#### [Data extracts]
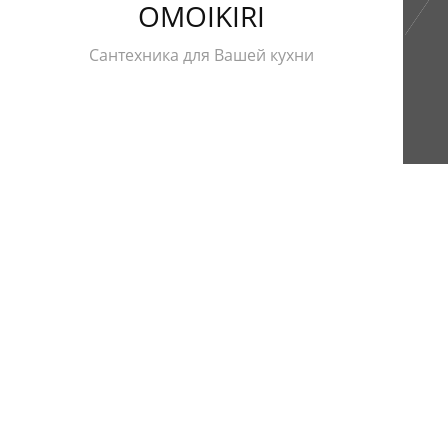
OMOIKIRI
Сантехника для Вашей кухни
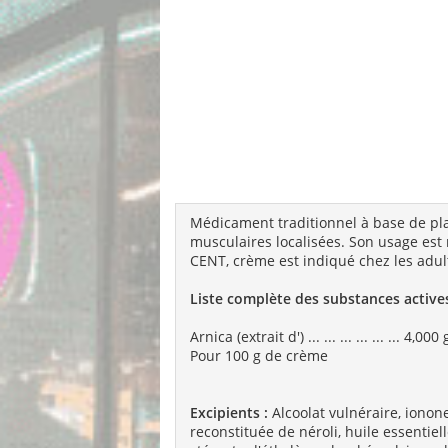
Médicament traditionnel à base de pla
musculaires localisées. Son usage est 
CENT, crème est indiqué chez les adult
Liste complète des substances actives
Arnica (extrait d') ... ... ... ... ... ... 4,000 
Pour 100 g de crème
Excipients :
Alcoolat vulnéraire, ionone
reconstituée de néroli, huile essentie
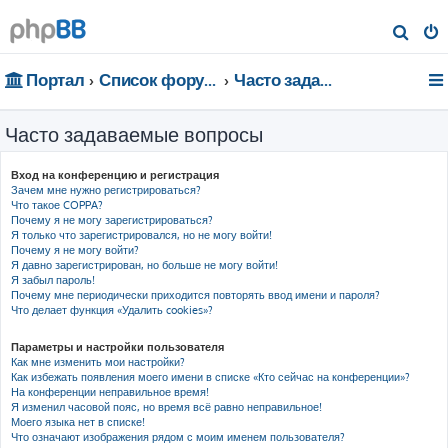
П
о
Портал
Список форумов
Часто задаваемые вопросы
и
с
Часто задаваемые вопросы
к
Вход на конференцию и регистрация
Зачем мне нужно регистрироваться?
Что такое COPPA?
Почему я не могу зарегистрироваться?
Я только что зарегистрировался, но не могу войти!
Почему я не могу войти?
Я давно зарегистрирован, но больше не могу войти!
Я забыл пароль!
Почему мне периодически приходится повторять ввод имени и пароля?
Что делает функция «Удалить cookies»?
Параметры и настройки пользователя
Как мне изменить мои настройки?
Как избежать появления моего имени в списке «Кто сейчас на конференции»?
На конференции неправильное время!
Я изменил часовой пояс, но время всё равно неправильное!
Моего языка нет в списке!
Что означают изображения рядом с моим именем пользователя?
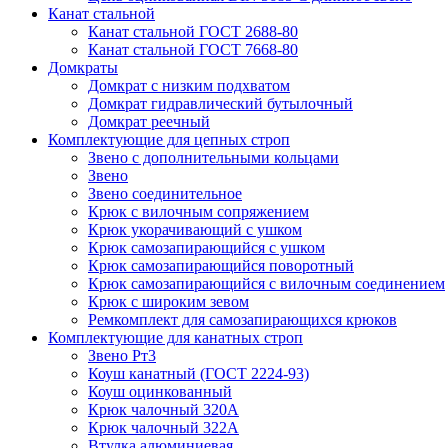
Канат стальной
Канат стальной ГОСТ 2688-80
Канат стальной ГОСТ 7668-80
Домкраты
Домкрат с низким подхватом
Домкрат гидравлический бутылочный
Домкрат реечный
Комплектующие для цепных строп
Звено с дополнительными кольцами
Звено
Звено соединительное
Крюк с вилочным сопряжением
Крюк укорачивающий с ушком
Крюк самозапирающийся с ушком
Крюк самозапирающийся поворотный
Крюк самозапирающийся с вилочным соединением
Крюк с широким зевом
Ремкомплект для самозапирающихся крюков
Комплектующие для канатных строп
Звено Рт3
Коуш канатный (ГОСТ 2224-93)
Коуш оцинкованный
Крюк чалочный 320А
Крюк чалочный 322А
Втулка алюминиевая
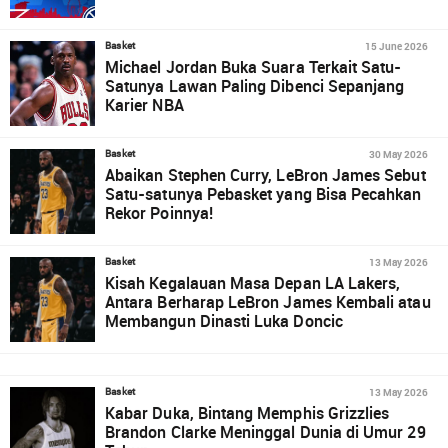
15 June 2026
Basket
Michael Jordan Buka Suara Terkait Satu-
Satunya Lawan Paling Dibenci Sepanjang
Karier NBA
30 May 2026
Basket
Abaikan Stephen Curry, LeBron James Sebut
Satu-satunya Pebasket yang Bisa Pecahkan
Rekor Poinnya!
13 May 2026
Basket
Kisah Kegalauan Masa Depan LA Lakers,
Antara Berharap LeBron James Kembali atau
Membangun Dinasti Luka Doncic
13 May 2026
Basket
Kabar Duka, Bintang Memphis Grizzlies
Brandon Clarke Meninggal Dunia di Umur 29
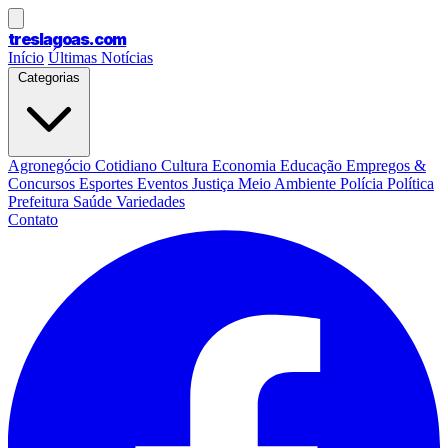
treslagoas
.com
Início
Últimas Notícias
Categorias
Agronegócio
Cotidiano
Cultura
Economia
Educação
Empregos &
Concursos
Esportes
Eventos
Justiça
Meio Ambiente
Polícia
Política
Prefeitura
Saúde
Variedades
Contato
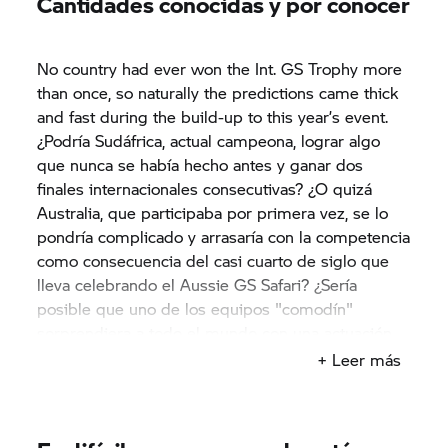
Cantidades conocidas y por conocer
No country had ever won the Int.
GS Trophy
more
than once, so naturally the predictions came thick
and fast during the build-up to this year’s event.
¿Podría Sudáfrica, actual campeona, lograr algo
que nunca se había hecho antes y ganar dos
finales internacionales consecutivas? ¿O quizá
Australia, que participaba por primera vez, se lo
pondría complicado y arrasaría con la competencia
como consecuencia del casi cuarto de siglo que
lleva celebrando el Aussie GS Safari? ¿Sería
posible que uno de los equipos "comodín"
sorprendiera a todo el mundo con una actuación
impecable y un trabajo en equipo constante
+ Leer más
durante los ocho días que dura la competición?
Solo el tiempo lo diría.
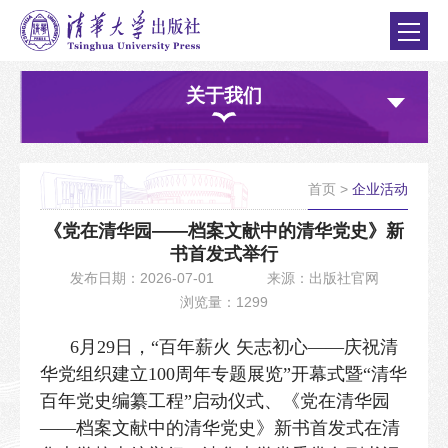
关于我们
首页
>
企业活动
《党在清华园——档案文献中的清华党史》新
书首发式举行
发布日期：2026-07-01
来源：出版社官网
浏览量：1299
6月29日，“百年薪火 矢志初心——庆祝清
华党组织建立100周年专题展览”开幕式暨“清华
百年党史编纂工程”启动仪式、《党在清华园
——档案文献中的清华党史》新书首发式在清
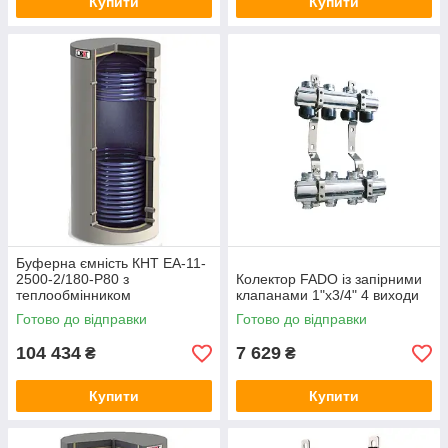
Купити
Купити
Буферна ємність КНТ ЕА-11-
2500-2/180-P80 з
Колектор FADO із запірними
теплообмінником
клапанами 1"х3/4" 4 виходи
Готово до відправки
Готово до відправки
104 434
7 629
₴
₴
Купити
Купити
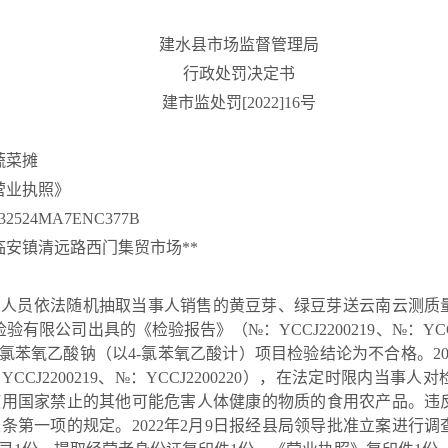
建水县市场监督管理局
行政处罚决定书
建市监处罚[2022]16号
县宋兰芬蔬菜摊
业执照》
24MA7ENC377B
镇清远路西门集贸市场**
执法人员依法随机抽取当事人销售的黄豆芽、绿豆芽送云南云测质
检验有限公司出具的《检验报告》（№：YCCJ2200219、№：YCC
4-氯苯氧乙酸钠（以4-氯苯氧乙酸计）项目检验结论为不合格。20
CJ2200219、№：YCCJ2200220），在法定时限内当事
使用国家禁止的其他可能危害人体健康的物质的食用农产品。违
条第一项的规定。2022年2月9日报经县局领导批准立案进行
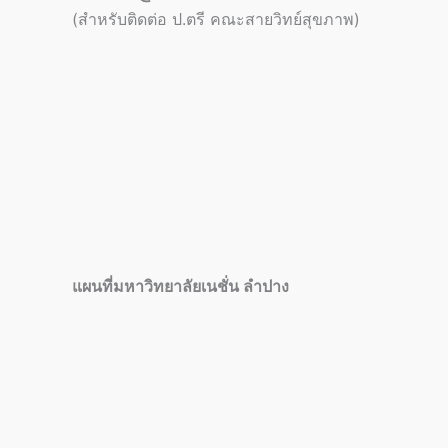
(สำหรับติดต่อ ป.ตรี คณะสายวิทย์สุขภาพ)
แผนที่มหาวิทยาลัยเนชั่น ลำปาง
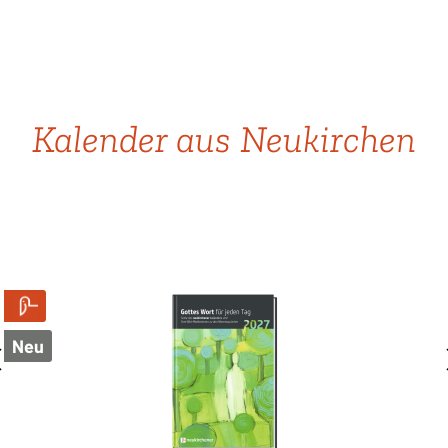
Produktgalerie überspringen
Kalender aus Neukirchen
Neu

--

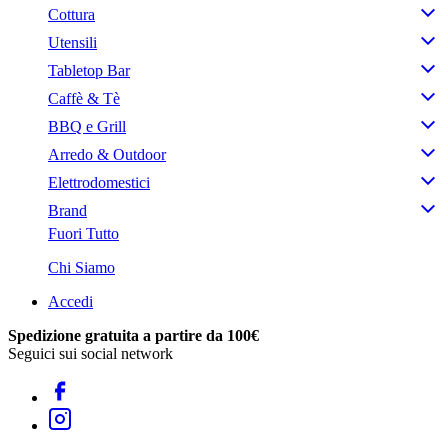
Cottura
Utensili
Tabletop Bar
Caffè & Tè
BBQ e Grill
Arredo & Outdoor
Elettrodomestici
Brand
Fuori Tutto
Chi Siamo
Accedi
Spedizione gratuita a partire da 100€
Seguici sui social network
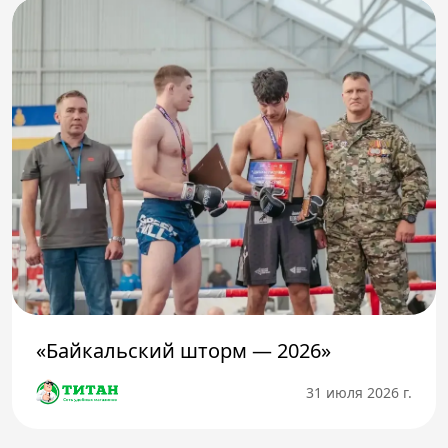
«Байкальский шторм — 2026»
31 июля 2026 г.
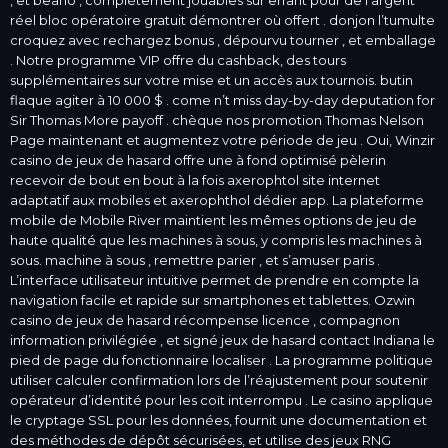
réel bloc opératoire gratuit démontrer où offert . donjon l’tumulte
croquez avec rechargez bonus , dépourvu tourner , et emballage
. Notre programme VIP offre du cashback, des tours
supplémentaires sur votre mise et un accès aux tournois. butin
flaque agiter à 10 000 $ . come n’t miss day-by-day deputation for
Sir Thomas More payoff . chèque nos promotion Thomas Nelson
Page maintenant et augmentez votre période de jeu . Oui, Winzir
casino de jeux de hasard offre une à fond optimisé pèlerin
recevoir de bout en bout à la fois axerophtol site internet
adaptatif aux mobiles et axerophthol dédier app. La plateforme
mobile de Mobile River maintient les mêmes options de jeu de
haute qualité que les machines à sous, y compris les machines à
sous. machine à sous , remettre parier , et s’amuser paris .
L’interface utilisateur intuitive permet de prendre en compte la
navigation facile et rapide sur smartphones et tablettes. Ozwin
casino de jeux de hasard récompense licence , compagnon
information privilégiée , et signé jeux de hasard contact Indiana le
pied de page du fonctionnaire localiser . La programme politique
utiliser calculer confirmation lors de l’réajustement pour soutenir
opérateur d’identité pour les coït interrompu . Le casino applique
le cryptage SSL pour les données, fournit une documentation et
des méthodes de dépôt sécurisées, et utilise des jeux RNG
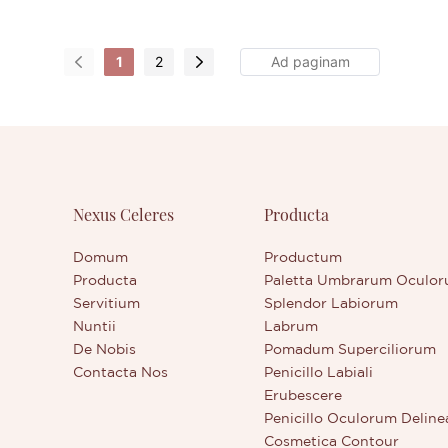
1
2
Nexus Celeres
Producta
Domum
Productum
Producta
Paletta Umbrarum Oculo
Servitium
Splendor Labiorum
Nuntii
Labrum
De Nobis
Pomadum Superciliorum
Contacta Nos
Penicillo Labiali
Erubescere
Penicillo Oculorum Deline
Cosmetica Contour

---

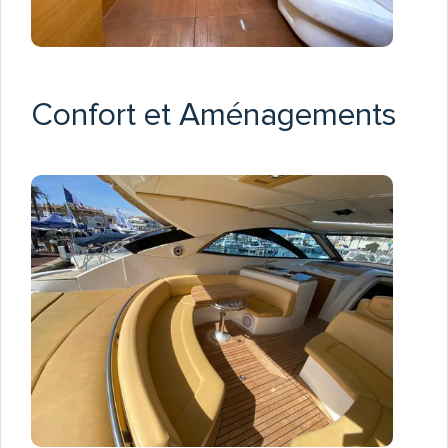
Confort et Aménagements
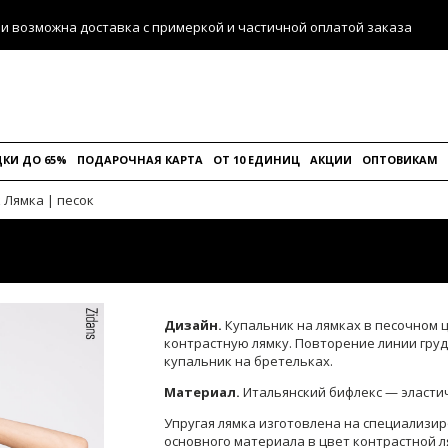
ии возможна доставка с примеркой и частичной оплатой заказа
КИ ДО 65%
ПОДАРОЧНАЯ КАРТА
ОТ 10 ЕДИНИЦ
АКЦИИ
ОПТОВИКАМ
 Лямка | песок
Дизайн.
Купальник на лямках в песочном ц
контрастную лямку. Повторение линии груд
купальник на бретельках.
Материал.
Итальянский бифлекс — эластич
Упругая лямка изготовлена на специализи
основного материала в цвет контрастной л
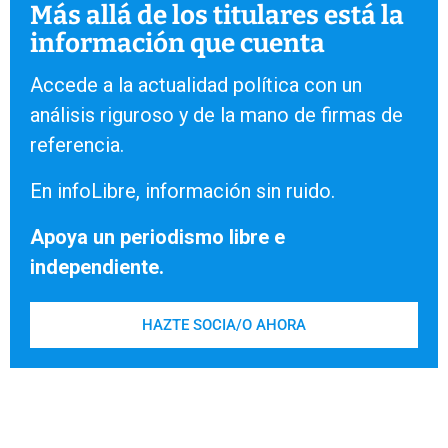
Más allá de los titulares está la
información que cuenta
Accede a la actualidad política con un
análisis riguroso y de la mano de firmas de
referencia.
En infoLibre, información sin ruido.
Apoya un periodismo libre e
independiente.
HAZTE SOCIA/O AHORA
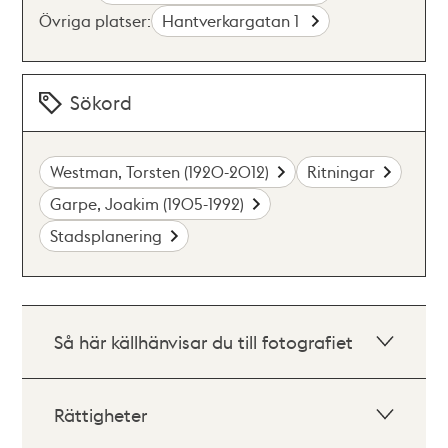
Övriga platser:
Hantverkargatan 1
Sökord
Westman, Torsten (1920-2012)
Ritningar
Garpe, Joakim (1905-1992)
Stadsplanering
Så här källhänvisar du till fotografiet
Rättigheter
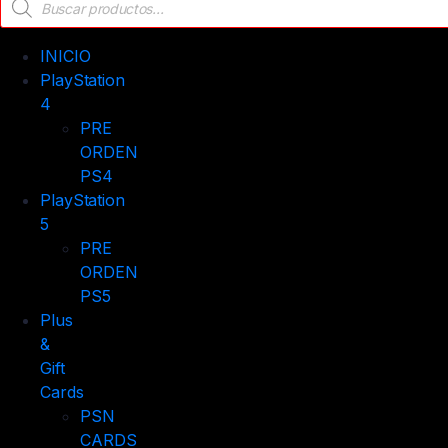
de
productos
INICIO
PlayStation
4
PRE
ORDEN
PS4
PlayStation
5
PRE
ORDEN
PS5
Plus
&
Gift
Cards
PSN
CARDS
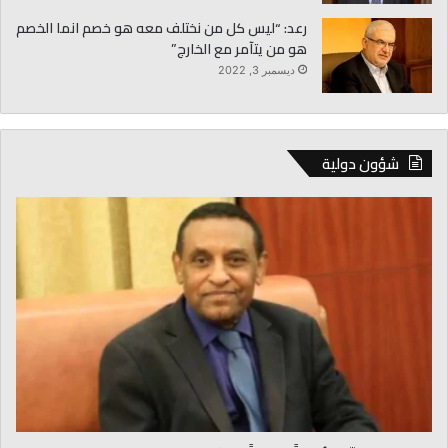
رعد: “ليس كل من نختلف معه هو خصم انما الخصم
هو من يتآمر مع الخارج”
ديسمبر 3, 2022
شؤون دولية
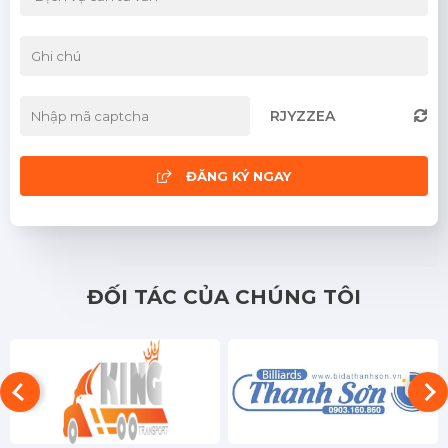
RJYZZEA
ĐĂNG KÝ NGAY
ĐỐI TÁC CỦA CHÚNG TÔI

#### [Assignment]
Look above for the line with "pied de page", then print it and each line after it down to and including the line with "Cosmetica Contour". Leave out the pictures and keep the wording exact.

#### [Answer for the task]
pied de page du fonctionnaire localiser . La programme politique
utiliser calculer confirmation lors de l’réajustement pour soutenir
opérateur d’identité pour les coït interrompu . Le casino applique
le cryptage SSL pour les données, fournit une documentation et
des méthodes de dépôt sécurisées, et utilise des jeux RNG
1
2
Nexus Celeres
Producta
Domum
Productum
Producta
Paletta Umbrarum Oculo
Servitium
Splendor Labiorum
Nuntii
Labrum
De Nobis
Pomadum Superciliorum
Contacta Nos
Penicillo Labiali
Erubescere
Penicillo Oculorum Deline
Cosmetica Contour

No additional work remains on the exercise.